A fast and efficient colocalization algorithm for identifying shared genetic risk factors across multiple traits.

Affiliation

Foley CN(1)(2), Staley JR(3)(4), Breen PG(5), Sun BB(3), Kirk PDW(6), Burgess S(6)(3), Howson JMM(3)(7)(8).
Author information:
(1)MRC Biostatistics Unit, Cambridge Institute of Public Health, University of Cambridge, Cambridge, CB2 0SR, UK. [Email]
(2)Cardiovascular Epidemiology Unit, Department of Public Health and Primary Care, University of Cambridge, Cambridge, CB1 8RN, UK. [Email]
(3)Cardiovascular Epidemiology Unit, Department of Public Health and Primary Care, University of Cambridge, Cambridge, CB1 8RN, UK.
(4)MRC Integrative Epidemiology Unit, Population Health Sciences, Bristol Medical School, University of Bristol, Bristol, UK.
(5)School of Mathematics, University of Edinburgh, Kings Buildings, Edinburgh, EH9 3JZ, UK.
(6)MRC Biostatistics Unit, Cambridge Institute of Public Health, University of Cambridge, Cambridge, CB2 0SR, UK.
(7)National Institute for Health Research Cambridge Biomedical Research Centre, University of Cambridge and Cambridge University Hospitals, Cambridge, UK.
(8)Department of Genetics, Novo Nordisk Research Centre Oxford, Oxford, UK.

Abstract

Genome-wide association studies (GWAS) have identified thousands of genomic regions affecting complex diseases. The next challenge is to elucidate the causal genes and mechanisms involved. One approach is to use statistical colocalization to assess shared genetic aetiology across multiple related traits (e.g. molecular traits, metabolic pathways and complex diseases) to identify causal pathways, prioritize causal variants and evaluate pleiotropy.

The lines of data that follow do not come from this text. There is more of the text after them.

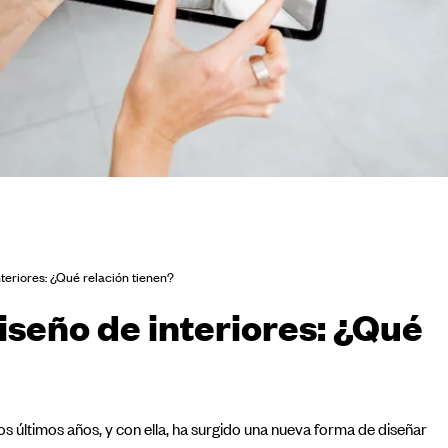
nteriores: ¿Qué relación tienen?
diseño de interiores: ¿Qué
os últimos años, y con ella, ha surgido una nueva forma de diseñar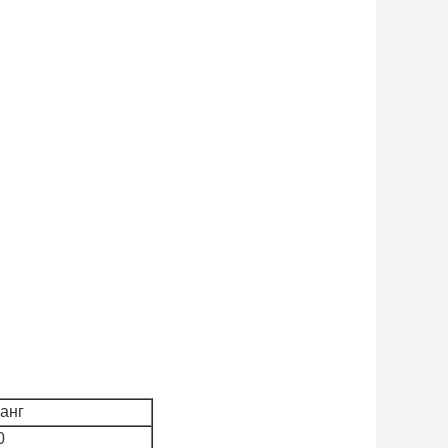
анг
0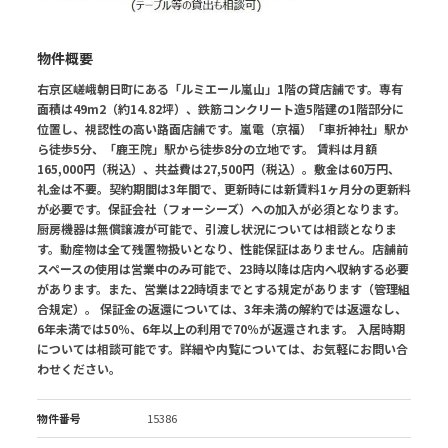
物件概要
右京区嵯峨朝日町にある「ルミエール嵐山」1階の貸店舗です。専有
面積は49m2（約14.82坪）、鉄筋コンクリート造5階建の1階部分に
位置し、視認性の高い路面店舗です。嵐電（京福）「車折神社」駅か
ら徒歩5分、「鹿王院」駅から徒歩8分の立地です。 賃料は月額
165,000円（税込）、共益費は27,500円（税込）。敷金は60万円、
礼金は不要。契約期間は3年間で、更新時には新賃料1ヶ月分の更新料
が必要です。保証会社（フォーシーズ）への加入が必須となります。
厨房機器は無償譲渡が可能で、引渡し状況については相談となりま
す。動産物は全て残置物扱いとなり、性能保証はありません。店舗前
スペースの使用は営業中のみ可能で、23時以降は店内へ収納する必要
があります。また、営業は22時頃までとする規定があります（管理組
合規定）。 保証金の返還については、3年未満の解約では返還なし、
6年未満では50％、6年以上の利用で70％が返還されます。 入居時期
については相談可能です。詳細や内覧については、お気軽にお問い合
わせください。
物件番号
15386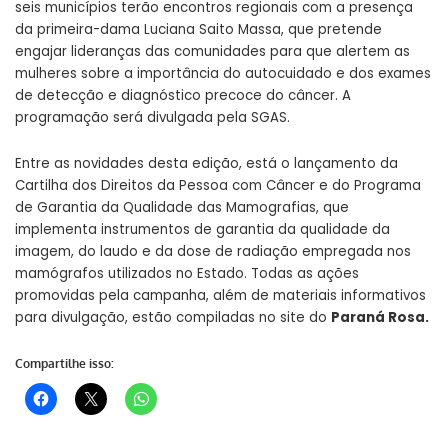
seis municípios terão encontros regionais com a presença
da primeira-dama Luciana Saito Massa, que pretende
engajar lideranças das comunidades para que alertem as
mulheres sobre a importância do autocuidado e dos exames
de detecção e diagnóstico precoce do câncer. A
programação será divulgada pela SGAS.
Entre as novidades desta edição, está o lançamento da
Cartilha dos Direitos da Pessoa com Câncer e do Programa
de Garantia da Qualidade das Mamografias, que
implementa instrumentos de garantia da qualidade da
imagem, do laudo e da dose de radiação empregada nos
mamógrafos utilizados no Estado. Todas as ações
promovidas pela campanha, além de materiais informativos
para divulgação, estão compiladas no site do
Paraná Rosa
.
Compartilhe isso:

We propose HyPrColoc (Hypothesis Prioritisation for multi-trait Colocalization), an efficient deterministic Bayesian algorithm using GWAS summary statistics that can detect colocalization across vast numbers of traits simultaneously (e.g. 100 traits can be jointly analysed in around 1 s). We perform a genome-wide multi-trait colocalization analysis of coronary heart disease (CHD) and fourteen related traits, identifying 43 regions in which CHD colocalized with ≥1 trait, including 5 previously unknown CHD loci. Across the 43 loci, we further integrate gene and protein expression quantitative trait loci to identify candidate causal genes.